* _Task objective_
When the word "percent" shows up in a line of the data below, copy that whole line.

╭─ Available data

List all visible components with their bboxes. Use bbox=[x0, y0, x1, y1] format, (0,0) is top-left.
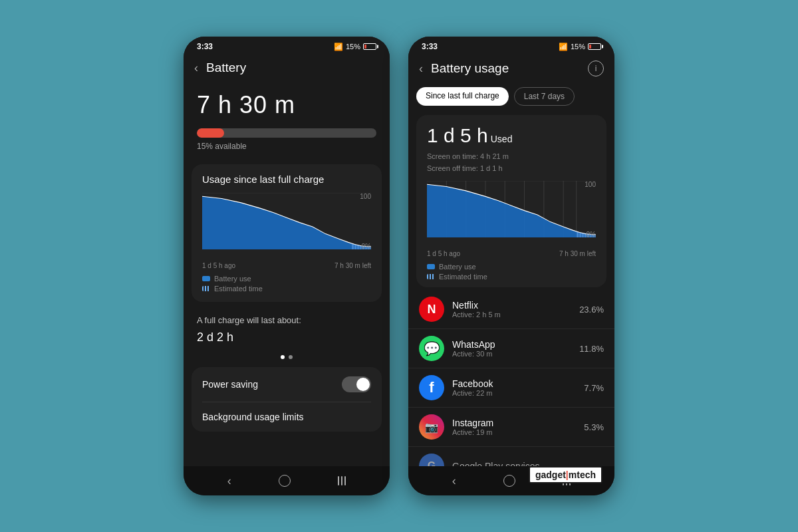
tab-last-7-days[interactable]: Last 7 days bbox=[514, 87, 575, 106]
dot-2 bbox=[289, 355, 293, 359]
battery-time-display: 7 h 30 m bbox=[184, 80, 390, 122]
home-nav-1[interactable] bbox=[279, 475, 291, 487]
charge-estimate-line1: A full charge will last about: bbox=[197, 314, 376, 328]
battery-fill-1 bbox=[364, 45, 366, 49]
app-info-netflix: Netflix Active: 2 h 5 m bbox=[452, 300, 579, 319]
legend-text-battery-2: Battery use bbox=[439, 263, 476, 271]
battery-fill-2 bbox=[589, 45, 591, 49]
app-name-google: Google Play services bbox=[452, 461, 604, 466]
nav-title-1: Battery bbox=[206, 61, 379, 75]
legend-dot-estimated-1 bbox=[202, 286, 210, 291]
app-name-instagram: Instagram bbox=[452, 418, 584, 428]
chart-svg-1 bbox=[202, 193, 371, 249]
power-saving-row[interactable]: Power saving bbox=[202, 367, 371, 402]
app-info-instagram: Instagram Active: 19 m bbox=[452, 418, 584, 436]
app-item-whatsapp[interactable]: 💬 WhatsApp Active: 30 m 11.8% bbox=[408, 329, 614, 368]
nav-top-1: ‹ Battery bbox=[184, 54, 390, 80]
legend-estimated-2: Estimated time bbox=[427, 273, 596, 281]
chart-svg-2 bbox=[427, 181, 596, 237]
dots-indicator bbox=[184, 351, 390, 364]
settings-section: Power saving Background usage limits bbox=[192, 367, 382, 432]
background-usage-label: Background usage limits bbox=[202, 412, 371, 422]
screen-1: ‹ Battery 7 h 30 m 15% available Usage s… bbox=[184, 54, 390, 466]
app-percent-netflix: 23.6% bbox=[579, 305, 604, 315]
app-icon-facebook: f bbox=[419, 375, 444, 400]
chart-time-right-2: 7 h 30 m left bbox=[559, 250, 596, 257]
app-item-google[interactable]: G Google Play services bbox=[408, 447, 614, 466]
toggle-knob bbox=[356, 378, 370, 391]
app-icon-instagram: 📷 bbox=[419, 414, 444, 440]
legend-battery-1: Battery use bbox=[202, 275, 371, 283]
nav-title-2: Battery usage bbox=[431, 61, 588, 76]
wifi-icon-2: 📶 bbox=[559, 43, 568, 51]
chart-time-left-2: 1 d 5 h ago bbox=[427, 250, 460, 257]
legend-text-estimated-2: Estimated time bbox=[439, 273, 487, 281]
battery-percent-1: 15% bbox=[346, 43, 360, 51]
battery-bar-fill bbox=[197, 128, 224, 138]
power-saving-toggle[interactable] bbox=[342, 376, 371, 392]
app-item-netflix[interactable]: N Netflix Active: 2 h 5 m 23.6% bbox=[408, 290, 614, 329]
watermark-left: gadget bbox=[535, 469, 566, 480]
chart-label-high-1: 100 bbox=[360, 193, 371, 200]
chart-label-low-1: 0% bbox=[362, 243, 371, 250]
app-percent-facebook: 7.7% bbox=[584, 383, 604, 393]
app-icon-google: G bbox=[419, 454, 444, 466]
legend-text-estimated-1: Estimated time bbox=[214, 285, 263, 293]
status-bar-1: 3:33 📶 15% bbox=[184, 37, 390, 54]
usage-header-section: 1 d 5 h Used Screen on time: 4 h 21 m Sc… bbox=[416, 115, 606, 287]
chart-label-low-2: 0% bbox=[587, 231, 596, 238]
battery-chart-2: 100 bbox=[427, 181, 596, 247]
back-button-1[interactable]: ‹ bbox=[194, 61, 198, 75]
status-bar-2: 3:33 📶 15% bbox=[408, 37, 614, 54]
background-usage-row[interactable]: Background usage limits bbox=[202, 402, 371, 432]
chart-times-1: 1 d 5 h ago 7 h 30 m left bbox=[202, 262, 371, 269]
battery-chart-1: 100 bbox=[202, 193, 371, 259]
app-list: N Netflix Active: 2 h 5 m 23.6% 💬 WhatsA… bbox=[408, 290, 614, 466]
back-nav-1[interactable]: ‹ bbox=[227, 474, 231, 488]
app-name-netflix: Netflix bbox=[452, 300, 579, 311]
screen-on-time: Screen on time: 4 h 21 m bbox=[427, 151, 596, 163]
app-item-instagram[interactable]: 📷 Instagram Active: 19 m 5.3% bbox=[408, 408, 614, 447]
battery-time-value: 7 h 30 m bbox=[197, 91, 376, 119]
app-active-facebook: Active: 22 m bbox=[452, 389, 584, 397]
nav-top-2: ‹ Battery usage i bbox=[408, 54, 614, 82]
nav-bottom-1: ‹ bbox=[184, 466, 390, 495]
chart-legend-1: Battery use Estimated time bbox=[202, 275, 371, 293]
back-nav-2[interactable]: ‹ bbox=[452, 474, 456, 488]
status-icons-2: 📶 15% bbox=[559, 43, 601, 51]
app-percent-whatsapp: 11.8% bbox=[579, 344, 604, 354]
phone-battery: 3:33 📶 15% ‹ Battery 7 h 30 m bbox=[184, 37, 390, 495]
used-time-row: 1 d 5 h Used bbox=[427, 124, 596, 147]
back-button-2[interactable]: ‹ bbox=[419, 62, 423, 76]
app-active-instagram: Active: 19 m bbox=[452, 428, 584, 436]
tab-since-charge[interactable]: Since last full charge bbox=[416, 87, 509, 106]
power-saving-label: Power saving bbox=[202, 379, 342, 390]
app-name-whatsapp: WhatsApp bbox=[452, 339, 579, 350]
screen-off-time: Screen off time: 1 d 1 h bbox=[427, 163, 596, 175]
phone-battery-usage: 3:33 📶 15% ‹ Battery usage i Since last … bbox=[408, 37, 614, 495]
app-item-facebook[interactable]: f Facebook Active: 22 m 7.7% bbox=[408, 368, 614, 408]
app-info-google: Google Play services bbox=[452, 461, 604, 466]
legend-dot-battery-2 bbox=[427, 264, 435, 269]
app-active-whatsapp: Active: 30 m bbox=[452, 350, 579, 358]
chart-times-2: 1 d 5 h ago 7 h 30 m left bbox=[427, 250, 596, 257]
battery-bar bbox=[197, 128, 376, 138]
chart-label-high-2: 100 bbox=[585, 181, 596, 188]
legend-estimated-1: Estimated time bbox=[202, 285, 371, 293]
legend-dot-battery-1 bbox=[202, 276, 210, 281]
chart-legend-2: Battery use Estimated time bbox=[427, 263, 596, 281]
app-name-facebook: Facebook bbox=[452, 378, 584, 389]
home-nav-2[interactable] bbox=[503, 475, 515, 487]
app-percent-instagram: 5.3% bbox=[584, 422, 604, 432]
screen-times: Screen on time: 4 h 21 m Screen off time… bbox=[427, 151, 596, 174]
charge-estimate-time: 2 d 2 h bbox=[197, 328, 376, 347]
recents-nav-1[interactable] bbox=[338, 476, 346, 485]
watermark: gadget|mtech bbox=[529, 466, 602, 483]
battery-icon-2 bbox=[588, 43, 601, 50]
info-icon[interactable]: i bbox=[588, 61, 604, 76]
app-icon-whatsapp: 💬 bbox=[419, 336, 444, 361]
charge-estimate: A full charge will last about: 2 d 2 h bbox=[184, 307, 390, 351]
chart-time-left-1: 1 d 5 h ago bbox=[202, 262, 235, 269]
status-time-2: 3:33 bbox=[422, 42, 438, 51]
used-time-value: 1 d 5 h bbox=[427, 124, 488, 147]
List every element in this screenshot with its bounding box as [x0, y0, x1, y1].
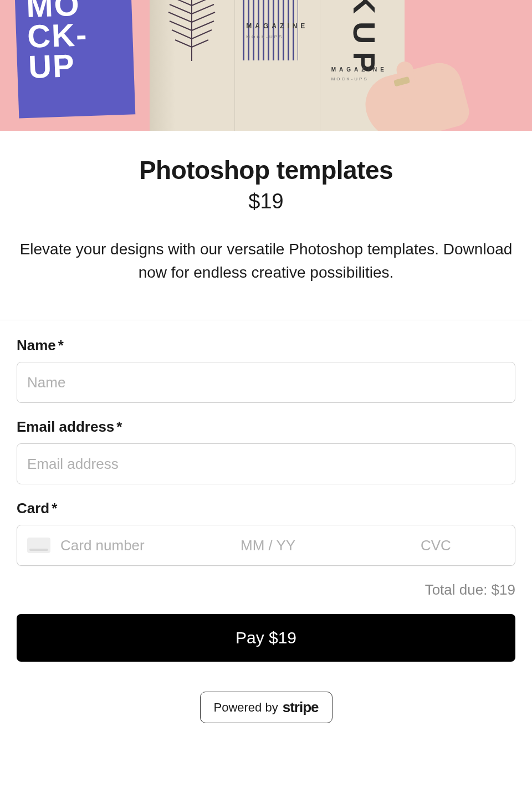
card-icon	[27, 538, 50, 553]
powered-by-stripe-badge[interactable]: Powered by stripe	[200, 692, 332, 723]
email-label-text: Email address	[17, 418, 114, 435]
magazine-label-2: MAGAZINE	[331, 66, 387, 73]
svg-line-3	[170, 4, 192, 14]
email-input[interactable]	[17, 443, 515, 484]
magazine-sublabel-2: MOCK-UPS	[331, 76, 369, 81]
name-label: Name*	[17, 337, 515, 354]
hero-image: MO CK- UP MAGAZINE MOCK-UPS CKUP	[0, 0, 532, 131]
svg-line-7	[170, 21, 192, 30]
name-input[interactable]	[17, 362, 515, 403]
svg-line-9	[172, 30, 192, 39]
svg-line-2	[192, 0, 211, 6]
stripe-logo: stripe	[283, 699, 319, 716]
svg-line-12	[192, 40, 208, 47]
card-label-text: Card	[17, 500, 49, 516]
required-mark: *	[58, 337, 64, 354]
ring-graphic	[393, 76, 410, 87]
required-mark: *	[52, 500, 57, 516]
mockup-book-cover: MO CK- UP	[14, 0, 136, 119]
pay-button[interactable]: Pay $19	[17, 614, 515, 662]
product-price: $19	[17, 190, 515, 213]
checkout-form: Name* Email address* Card* Total due: $1…	[0, 320, 532, 745]
powered-by-text: Powered by	[214, 700, 278, 715]
magazine-label: MAGAZINE	[246, 22, 308, 30]
card-expiry-input[interactable]	[241, 537, 421, 554]
card-cvc-input[interactable]	[421, 537, 532, 554]
required-mark: *	[116, 418, 122, 435]
svg-line-8	[192, 21, 214, 30]
svg-line-5	[168, 12, 192, 22]
svg-line-10	[192, 30, 212, 39]
stripes-graphic	[243, 0, 298, 60]
product-title: Photoshop templates	[17, 155, 515, 185]
card-input-row[interactable]	[17, 525, 515, 566]
card-number-input[interactable]	[60, 537, 241, 554]
leaf-icon	[164, 0, 219, 61]
total-due: Total due: $19	[17, 581, 515, 598]
magazine-sublabel: MOCK-UPS	[246, 34, 283, 39]
svg-line-11	[175, 40, 192, 47]
name-label-text: Name	[17, 337, 56, 354]
card-label: Card*	[17, 500, 515, 517]
svg-line-1	[172, 0, 192, 6]
svg-line-6	[192, 12, 215, 22]
product-description: Elevate your designs with our versatile …	[17, 238, 515, 284]
svg-line-4	[192, 4, 214, 14]
email-label: Email address*	[17, 418, 515, 436]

╰─

* _Completed task_
app-percent-netflix: 23.6% bbox=[579, 305, 604, 315]
battery-percent-1: 15% bbox=[346, 43, 360, 51]
app-percent-facebook: 7.7% bbox=[584, 383, 604, 393]
app-percent-whatsapp: 11.8% bbox=[579, 344, 604, 354]
app-percent-instagram: 5.3% bbox=[584, 422, 604, 432]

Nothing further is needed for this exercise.